There have been a number of published reports of hypokalaemic weakness resembling GBS and these cases reinforce the need for awareness of the effects of electrolytes, particularly potassium, calcium, and magnesium, in both the clinical and electrophysiological assessment of patients with acute flaccid paralysis.[1] The most striking electrophysiological abnormality that is a severe and generalized reduction in CMAP amplitudes; in association with modest and mainly distal slowing of motor nerve conduction and some F wave latency prolongation seen in GBS patients is also compatible with the diagnosis of hypokalemic paralysis. But, the rapid recovery of CMAP amplitudes in association with the resolution of hypokalemia with improvement of muscle weakness, suggests that the low potassium is responsible for the clinical and electrophysiological abnormalities. A study was conducted by Shah et al.[3] in order to differentiate GBS from hypokalemic periodic paralysis on the basis of clinical features and simple laboratory investigations. They showed that 66.7% patients were diagnosed as GBS and all had serum potassium level between 3.9 and 4.6 mmol/l (mean level 4.72 mmol/l) at the time of presentation, while 15.1% had periodic paralysis and 12.1% were diagnosed as hypokalemic paralysis with serum potassium level of 1.5 to 2.5 mmol/l (mean 2.06 mmol/l) at the time of admission. They concluded that positive family history, similar episodes of weakness in the past, low serum potassium during the episodes of weakness, and quick recovery in 24-72 h with correction of electrolyte disturbance helps to differentiate between the two clinical entities.

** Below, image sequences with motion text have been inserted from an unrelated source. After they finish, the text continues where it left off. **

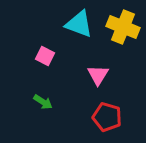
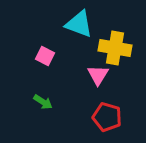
yellow cross: moved 8 px left, 21 px down; rotated 12 degrees counterclockwise
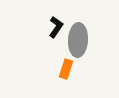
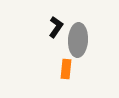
orange rectangle: rotated 12 degrees counterclockwise
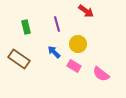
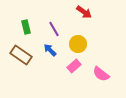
red arrow: moved 2 px left, 1 px down
purple line: moved 3 px left, 5 px down; rotated 14 degrees counterclockwise
blue arrow: moved 4 px left, 2 px up
brown rectangle: moved 2 px right, 4 px up
pink rectangle: rotated 72 degrees counterclockwise
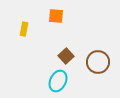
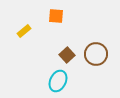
yellow rectangle: moved 2 px down; rotated 40 degrees clockwise
brown square: moved 1 px right, 1 px up
brown circle: moved 2 px left, 8 px up
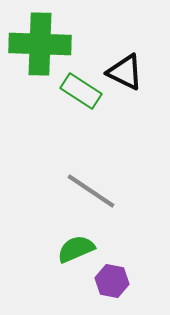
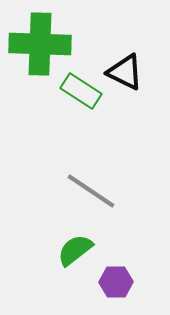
green semicircle: moved 1 px left, 1 px down; rotated 15 degrees counterclockwise
purple hexagon: moved 4 px right, 1 px down; rotated 12 degrees counterclockwise
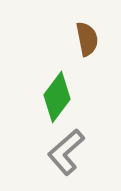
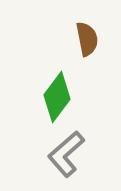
gray L-shape: moved 2 px down
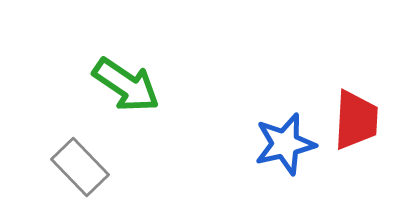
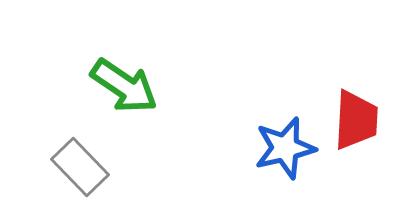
green arrow: moved 2 px left, 1 px down
blue star: moved 4 px down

The authors of “Uncommon dyselectrolytemia complicating Guillain–Barré Syndrome”[4] in this issue described an interesting case with rare association of GBS and Gitelman syndrome (GS) and they have made a great effort in correlating the same. The case highlights complex association of dsyelectrolytemia including hypomagnesemia and hypokalemia in a patient with GBS, which can be perplexing and pose diagnostic as well as therapeutic challenges. In their patient, the coexistence of hypokalemia, hypomagnesemia, and hypocalciuria occurred as an inherited renal tubular disorder akin to Gitelman syndrome.[5] It is an autosomal recessive renal tubular disorder due to mutations in the solute carrier family 12, member 3 gene SLC12A3 which encodes the thiazide sensitive sodium chloride cotransporter.[6] Diagnosis of GS is based on biochemical abnormalities characterized by hypokalemia, hypomagnesemia, hypocalciuria, and metabolic alkalosis. The diagnosis is confirmed by genetic studies. Patients with isolated Gitelman syndrome usually present at later age group with cramps and fatigue or may be asymptomatic and come to notice once biochemical parameters are assessed for some other disorder. Combination of GBS and comorbid dyseletrolytemia could be life threatening and it is challenging to treat complex dyselectrolytemia, especially when they are part of some metabolic disorder. The association of two syndromes which have same presentation with different therapeutic interventions is very rare and separation of the two is extremely important for good clinical recovery.